1o Au sujet des Idées, il résulte de l’étude d’Aristote que pour Platon les Idées sont bien à part (χωρισταί) ; encore imprégné de mythologie, il a été amené à séparer effectivement ses concepts des choses. La plupart des interprétations modernes sont donc à rejeter sur ce point.

2o Au sujet des Nombres, Aristote nous offre une doctrine des nombres idéaux parfaitement cohérente, doctrine qui se rattache à la période de l’enseignement oral de Platon. Ces nombres idéaux sont des substances ayant une existence à part, comme les idées.

Reste alors à savoir comment se concilient les Nombres et les Idées, et sur ce point trois solutions sont possibles : 1e les Nombres sont sur le même plan que les Idées ; mais cette concordance fait naître de nombreuses difficultés ; — 2e le Nombre est postérieur à l’Idée ; mais alors le Nombre idéal se rapproche fort du nombre mathématique ; — 3e les Nombres sont antérieurs aux Idées. Telle est la solution que j’ai adoptée. Les Nombres sont les modèles des Idées, ils sont les types des relations qui peuvent s’établir entre elles. L’Idée n’est pas quelque chose de simple ; sa simplicité est ordonnée et non pas absolue ; les Idées sont pluralité, mais elles peuvent former une unité, et deviennent ainsi les types de la constitution des Nombres. Quant aux nombres mathématiques, ils apparaissent comme intermédiaires entre la sphère idéale et la sphère sensible, et leur rôle consiste à introduire la quantité, dans le monde sensible.

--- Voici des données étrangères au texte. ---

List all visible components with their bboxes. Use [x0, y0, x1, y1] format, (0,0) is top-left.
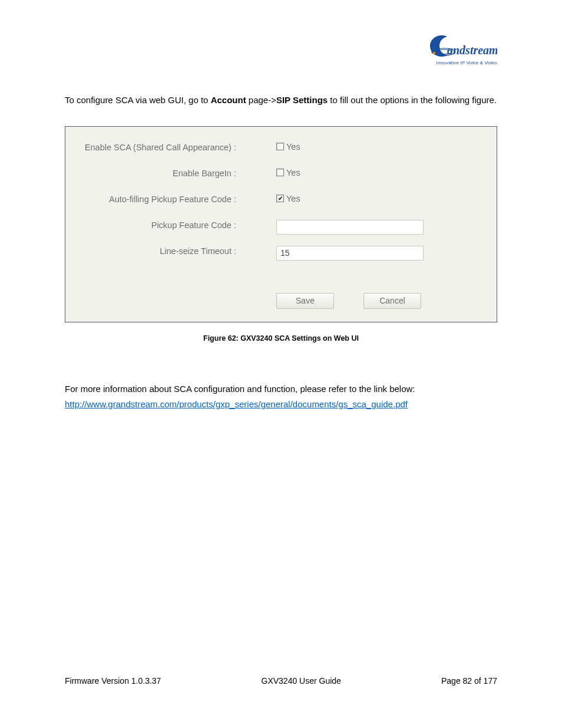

Je reconnais en terminant que ma méthode fait appel à l’hypothèse ; mais il est difficile, pour ne pas dire impossible, d’exclure l’hypothèse en pareille matière, l’histoire de la philosophie étant faite d’interprétations.

M. Radier. Vous me permettrez d’abord, Monsieur, d’évoquer ici la mémoire de Victor Brochard. Ce maître vénéré se promettait d’être à cette place le jour où vous soutiendriez votre thèse, dont il faisait le plus grand cas. « La thèse de M. Robin », écrivait-il, « sera considérée par tous les juges compétents comme une contribution de premier ordre à l’histoire de la pensée grecque. » Je m’associe à ces éloges, et je considère que sur beaucoup de points votre travail est définitif.